Una crítica habitual es que, si un modelo solo puede generar una palabra (token) a la vez, no puede estar razonando como lo hacemos nosotros. Pero eso no es del todo cierto.
Existen otros tipos de modelos, como los modelos de lenguaje de difusión, que generan todo el texto al mismo tiempo. Inicialmente en forma de “borrador”. Luego, en cada iteración, van refinando todos los tokens hasta que el texto tiene sentido. Este enfoque se parece mucho más al proceso humano de pensar y escribir.
¿Imitar es razonar?
Otra cuestión habitual es que los modelos no razonan porque solo imitan nuestro comportamiento. Aquí podríamos entrar en un debate filosófico largo, pero os lanzo esta reflexión:
¿Razonar es un proceso concreto y solo es válido si se hace exactamente como lo hacen los humanos? ¿O es un resultado y cualquier proceso que llegue a una conclusión que consideramos razonada puede llamarse razonamiento?

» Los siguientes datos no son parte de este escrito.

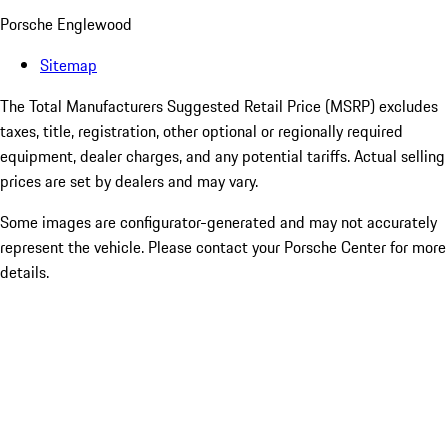
Porsche Englewood
Sitemap
The Total Manufacturers Suggested Retail Price (MSRP) excludes
taxes, title, registration, other optional or regionally required
equipment, dealer charges, and any potential tariffs. Actual selling
prices are set by dealers and may vary.
Some images are configurator-generated and may not accurately
represent the vehicle. Please contact your Porsche Center for more
details.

¿Y si en vez de imitar… aprenden por sí mismos?
Existe otra técnica de entrenamiento llamada aprendizaje por refuerzo, que permite a los modelos mejorar a base de ensayo y error, sin limitarse solo a imitar. Aunque es solo una parte del entrenamiento, se utiliza especialmente en tareas complejas como matemáticas o programación, y aumenta la capacidad de razonamiento del modelo.
Entonces… ¿razonan o no razonan?
Eso os lo dejo a vosotros. Lo que está claro es que la frontera entre imitación y razonamiento es más difusa de lo que parece.